There should be no pictures in your answer, only an exact copy of the lines from the one with "Describe the element at coordinates (88, 1874)" through the end of the material.

━━━

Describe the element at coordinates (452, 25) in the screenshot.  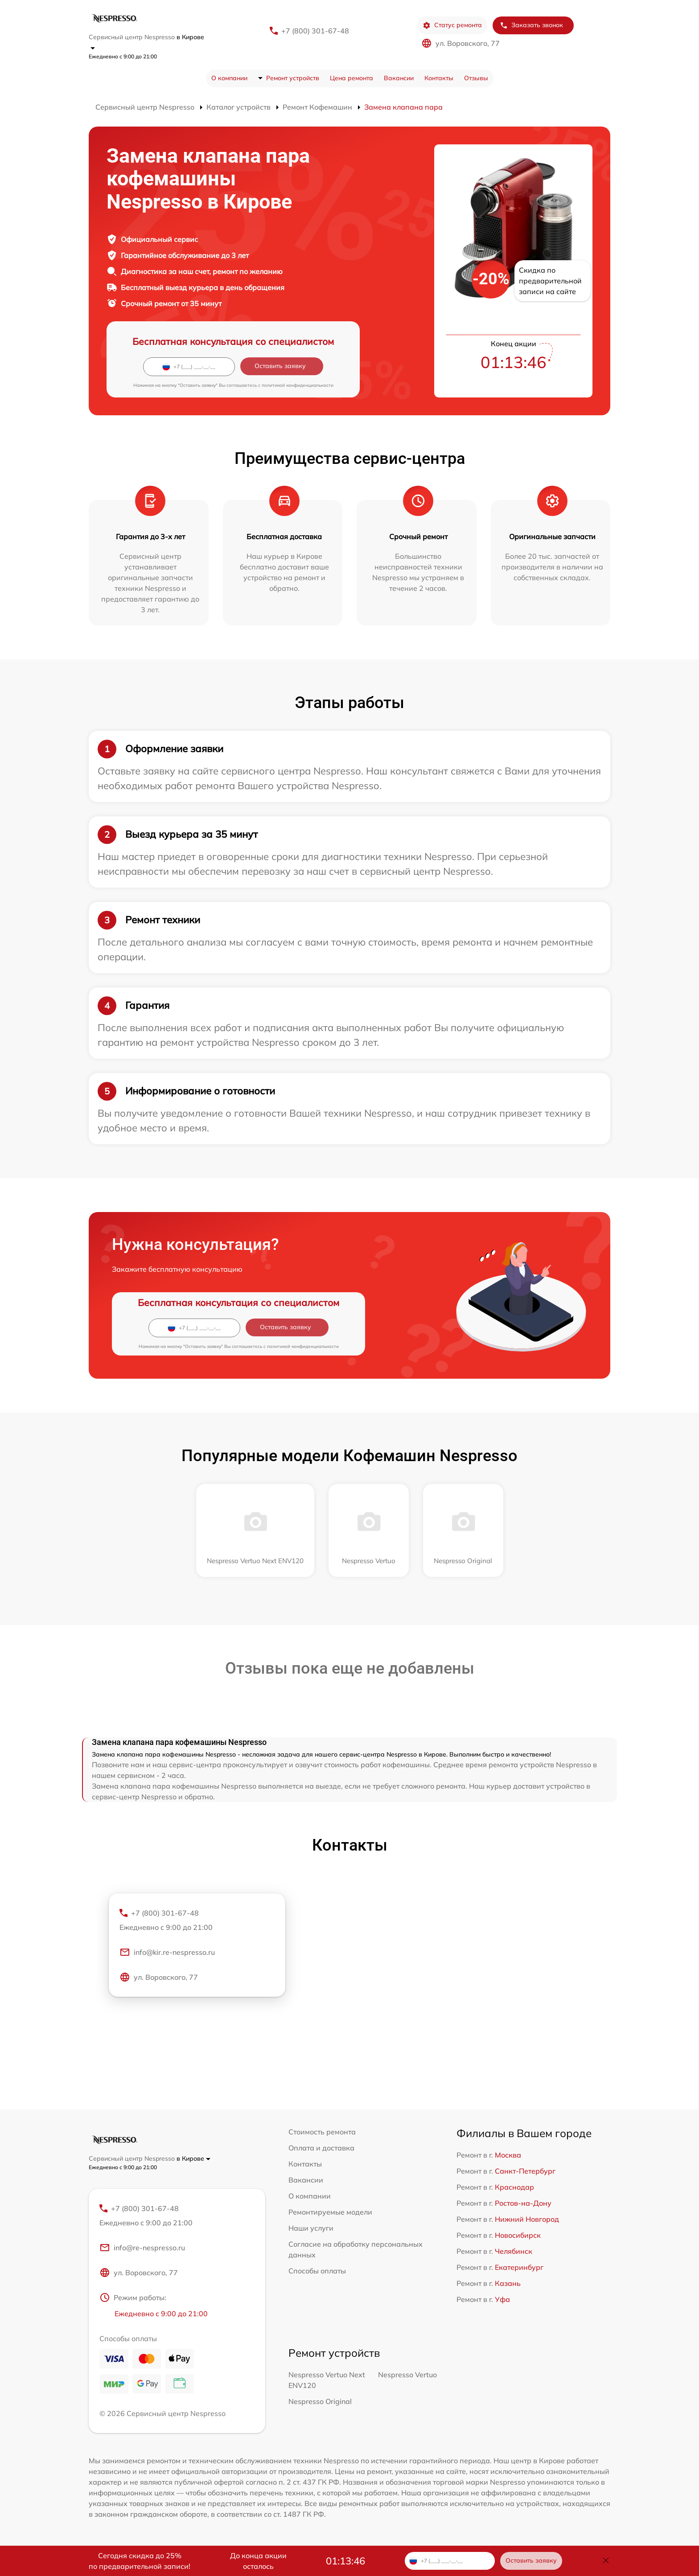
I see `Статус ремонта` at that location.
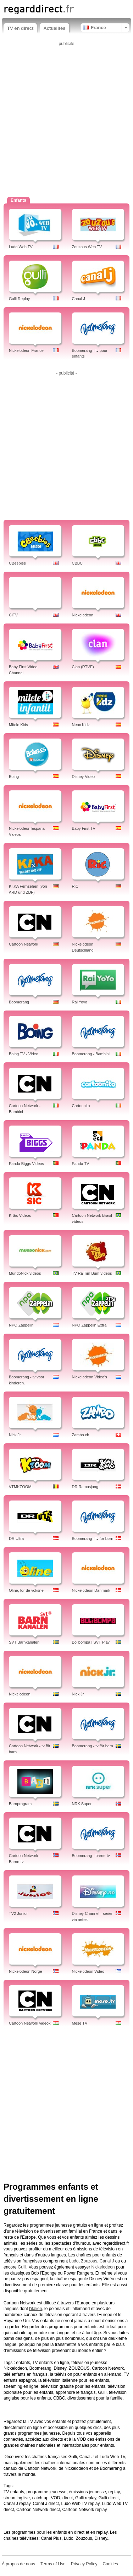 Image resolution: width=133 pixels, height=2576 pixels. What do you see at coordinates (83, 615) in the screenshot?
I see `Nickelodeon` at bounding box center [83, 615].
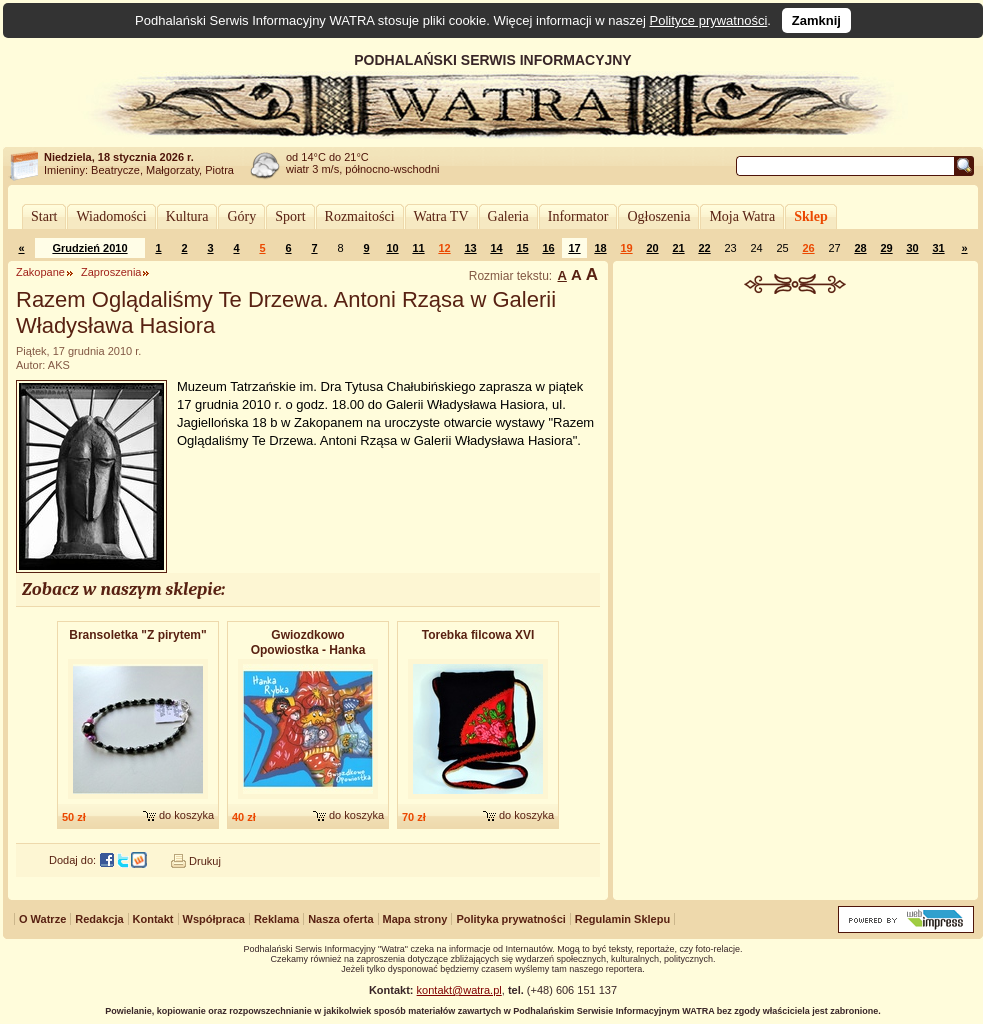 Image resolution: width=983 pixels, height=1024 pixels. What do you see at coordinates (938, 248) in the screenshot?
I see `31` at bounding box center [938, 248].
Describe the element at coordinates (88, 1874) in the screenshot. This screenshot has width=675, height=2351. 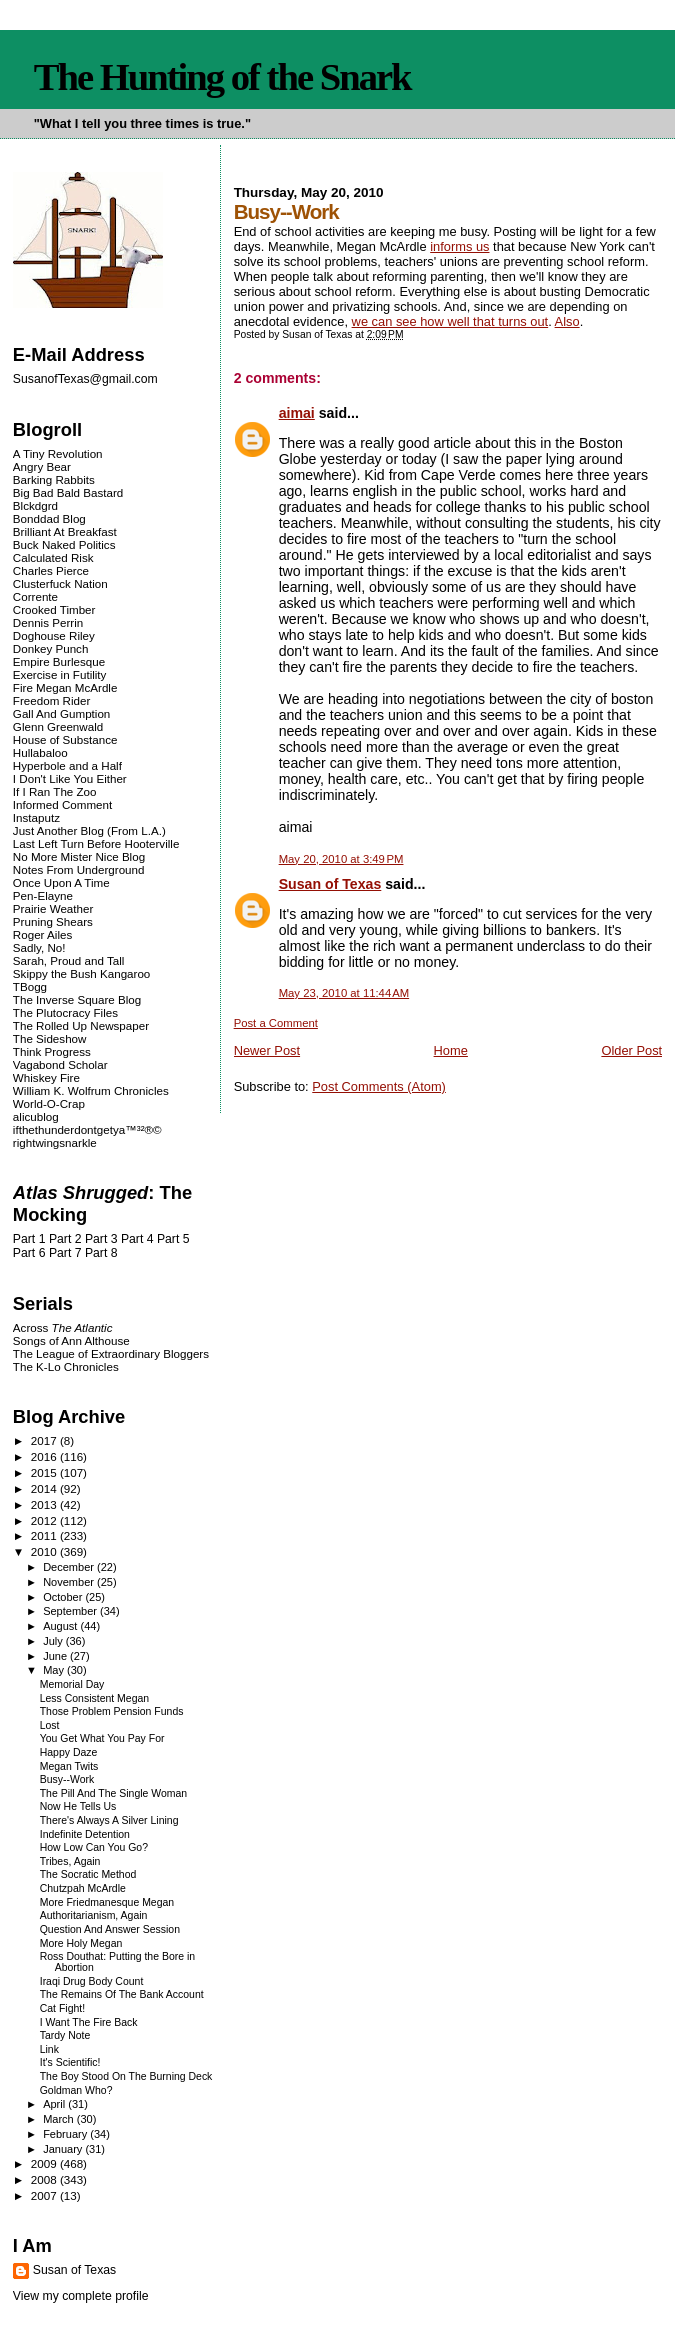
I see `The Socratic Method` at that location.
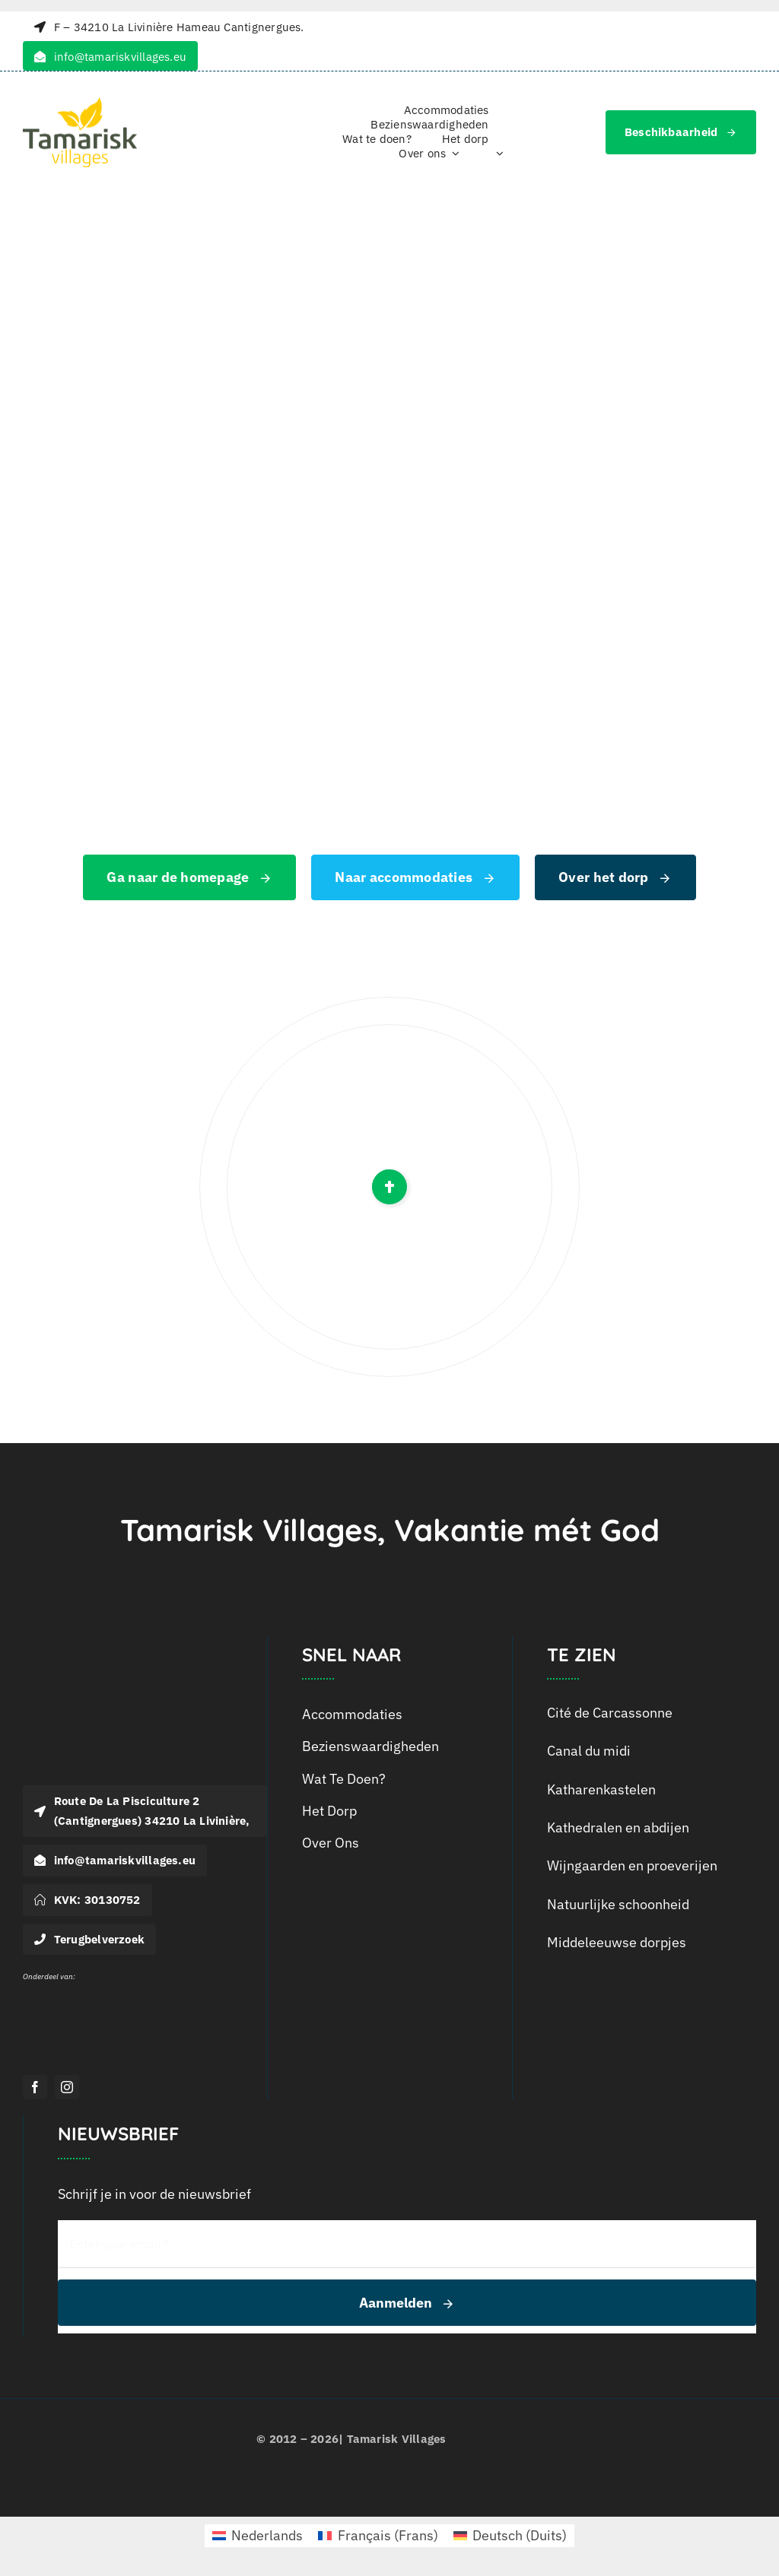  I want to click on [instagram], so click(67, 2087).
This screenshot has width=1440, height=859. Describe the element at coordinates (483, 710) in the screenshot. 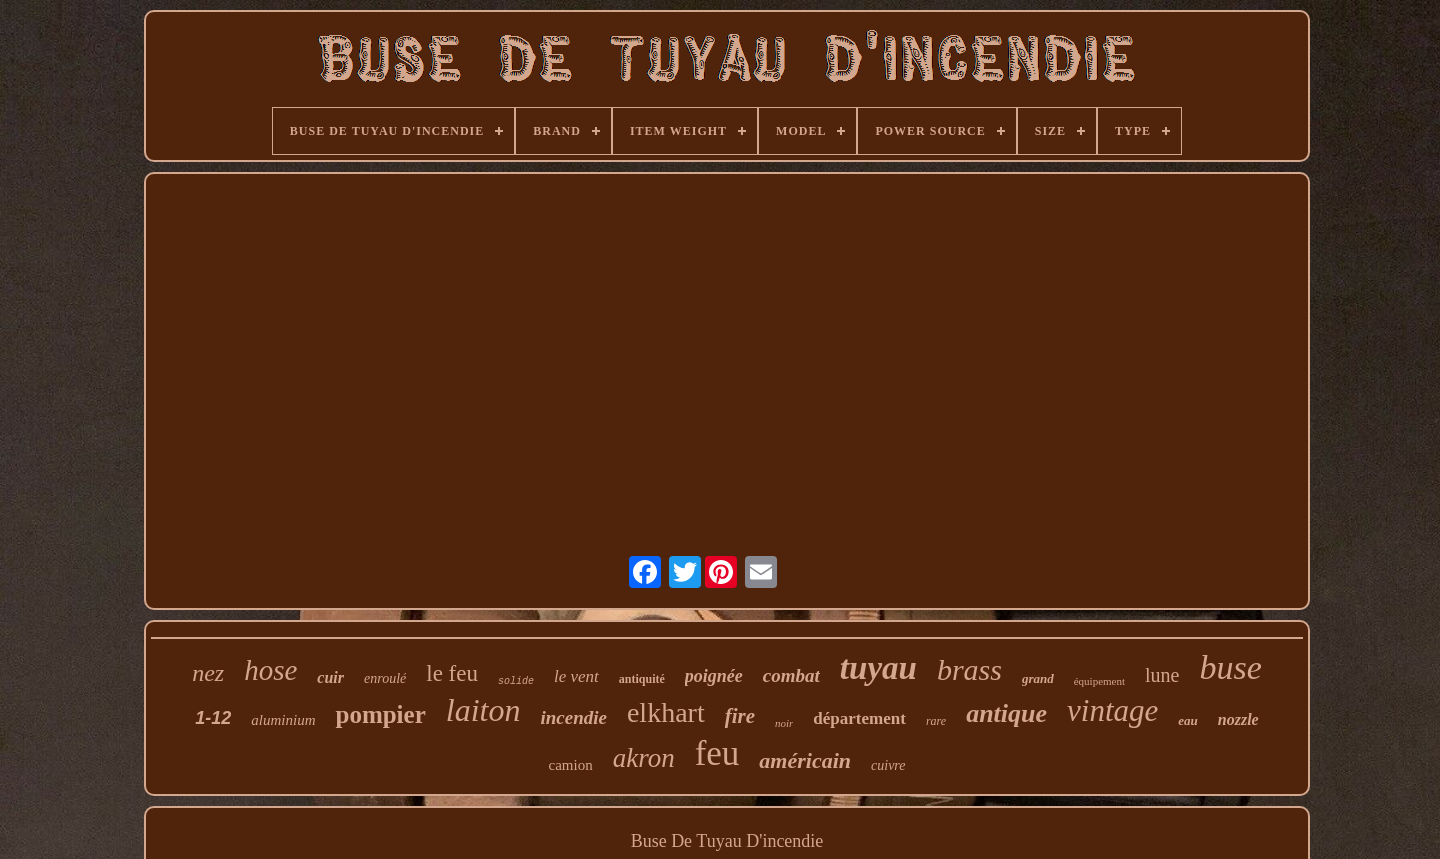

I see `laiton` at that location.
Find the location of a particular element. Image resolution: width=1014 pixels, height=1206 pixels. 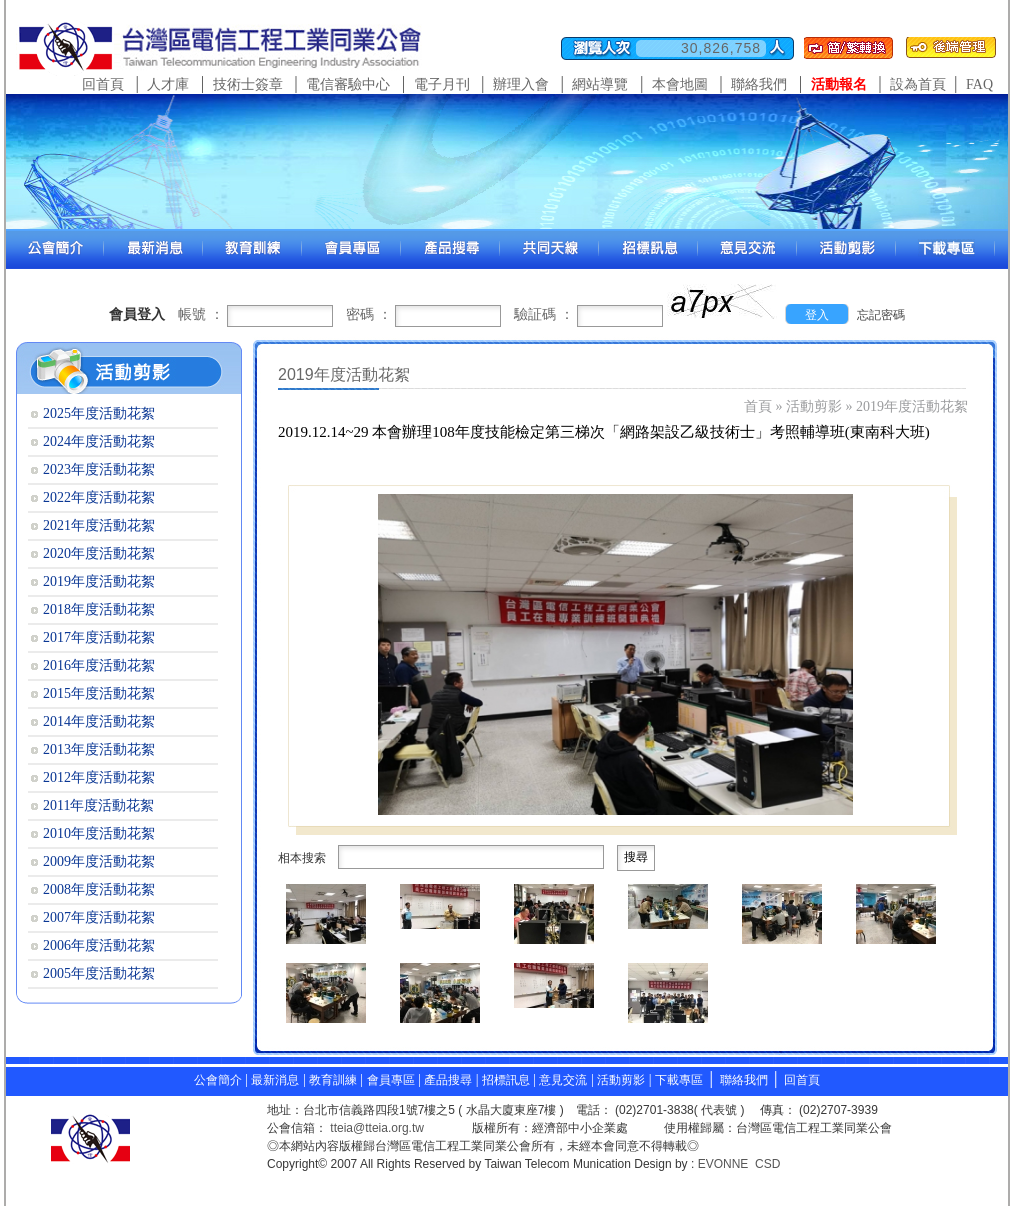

━━━

> **EXERCISE ANSWER**:
Describe the element at coordinates (88, 1874) in the screenshot. This screenshot has width=675, height=2351. 
I see `The Socratic Method` at that location.
  I want to click on [instagram], so click(67, 2087).
This screenshot has width=1440, height=859. Describe the element at coordinates (483, 710) in the screenshot. 

I see `laiton` at that location.
Find the location of a particular element. Image resolution: width=1014 pixels, height=1206 pixels. 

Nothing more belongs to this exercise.